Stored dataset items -
★ ★ ★ ★ ★ ★ ★
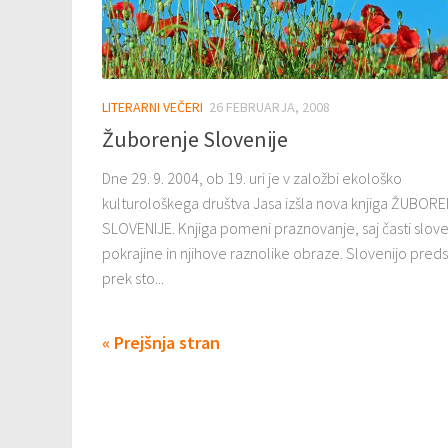
LITERARNI VEČERI
26 FEBRUARJA, 2008
Žuborenje Slovenije
Dne 29. 9. 2004, ob 19. uri je v založbi ekološko
kulturološkega društva Jasa izšla nova knjiga ŽUBOR
SLOVENIJE. Knjiga pomeni praznovanje, saj časti slov
pokrajine in njihove raznolike obraze. Slovenijo preds
prek sto...
« Prejšnja stran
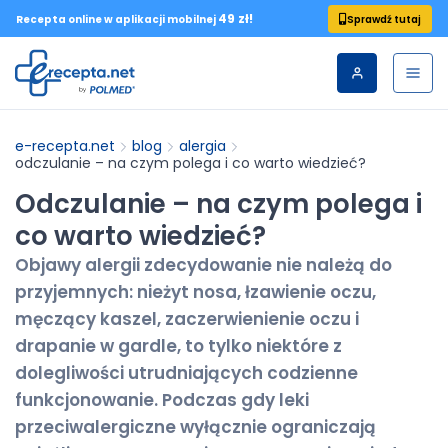
49 zł!
Sprawdź tutaj
Recepta online w aplikacji mobilnej
e-recepta.net
blog
alergia
odczulanie – na czym polega i co warto wiedzieć?
Odczulanie – na czym polega i
co warto wiedzieć?
Objawy alergii zdecydowanie nie należą do
przyjemnych: nieżyt nosa, łzawienie oczu,
męczący kaszel, zaczerwienienie oczu i
drapanie w gardle, to tylko niektóre z
dolegliwości utrudniających codzienne
funkcjonowanie. Podczas gdy leki
przeciwalergiczne wyłącznie ograniczają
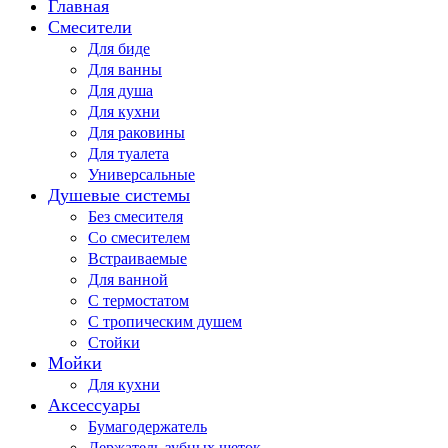
Главная
Смесители
Для биде
Для ванны
Для душа
Для кухни
Для раковины
Для туалета
Универсальные
Душевые системы
Без смесителя
Со смесителем
Встраиваемые
Для ванной
С термостатом
С тропическим душем
Стойки
Мойки
Для кухни
Аксессуары
Бумагодержатель
Держатель зубных щеток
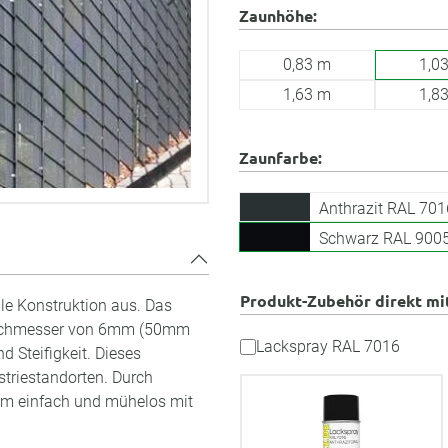
Zaunhöhe:
0,83 m
1,0
1,63 m
1,8
Zaunfarbe:
Anthrazit RAL 701
Schwarz RAL 900
Produkt-Zubehör direkt mi
ile Konstruktion aus. Das
 Durchmesser von 6mm (50mm
Lackspray RAL 7016
 Steifigkeit. Dieses
striestandorten. Durch
em einfach und mühelos mit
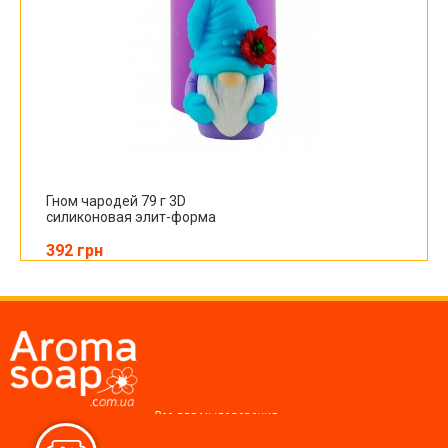
Гном чародей 79 г 3D
силиконовая элит-форма
392 грн
Все для мыловарения,
косметики, свечей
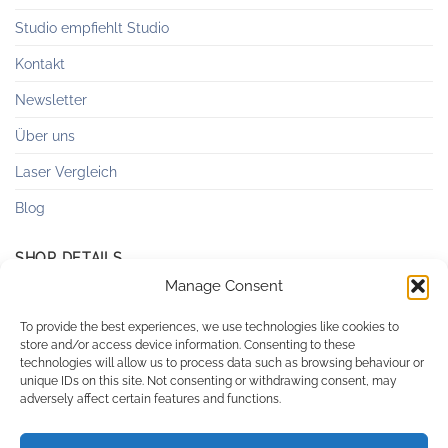
Studio empfiehlt Studio
Kontakt
Newsletter
Über uns
Laser Vergleich
Blog
SHOP DETAILS
Manage Consent
Versandkosten & Lieferung
To provide the best experiences, we use technologies like cookies to
store and/or access device information. Consenting to these
Zahlungsweisen
technologies will allow us to process data such as browsing behaviour or
unique IDs on this site. Not consenting or withdrawing consent, may
AGB
adversely affect certain features and functions.
Datenschutzerklärung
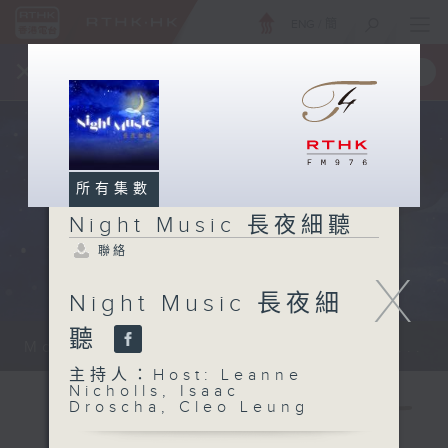
ENG
/
簡
×
全新 RTHK On The Go
取得
一手掌握 RTHK 電台、電視節目
所有集數
Night Music 長夜細聽
聯絡
X
Night Music 長夜細
聽
Monday - Sunday 星期一至日 12am...
主持人：Host: Leanne
Nicholls, Isaac
Droscha, Cleo Leung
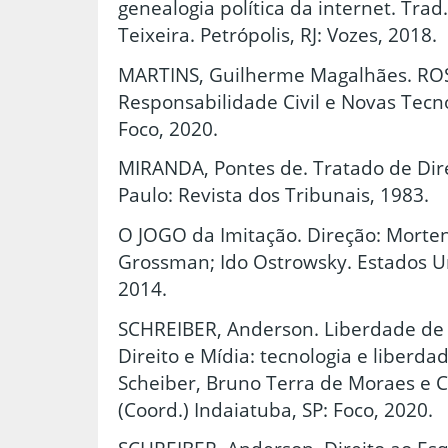
genealogia política da internet. Trad
Teixeira. Petrópolis, RJ: Vozes, 2018.
MARTINS, Guilherme Magalhães. ROS
Responsabilidade Civil e Novas Tecno
Foco, 2020.
MIRANDA, Pontes de. Tratado de Dire
Paulo: Revista dos Tribunais, 1983.
O JOGO da Imitação. Direção: Morte
Grossman; Ido Ostrowsky. Estados Un
2014.
SCHREIBER, Anderson. Liberdade de E
Direito e Mídia: tecnologia e liberd
Scheiber, Bruno Terra de Moraes e C
(Coord.) Indaiatuba, SP: Foco, 2020.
★ ★ ★ ★ ★ ★ ★
DESCRIPTION OF THE TASK - Scan the records above for the word "polega" and return every line where it occurs.

TASK RESULT -
odczulanie – na czym polega i co warto wiedzieć?
Odczulanie – na czym polega i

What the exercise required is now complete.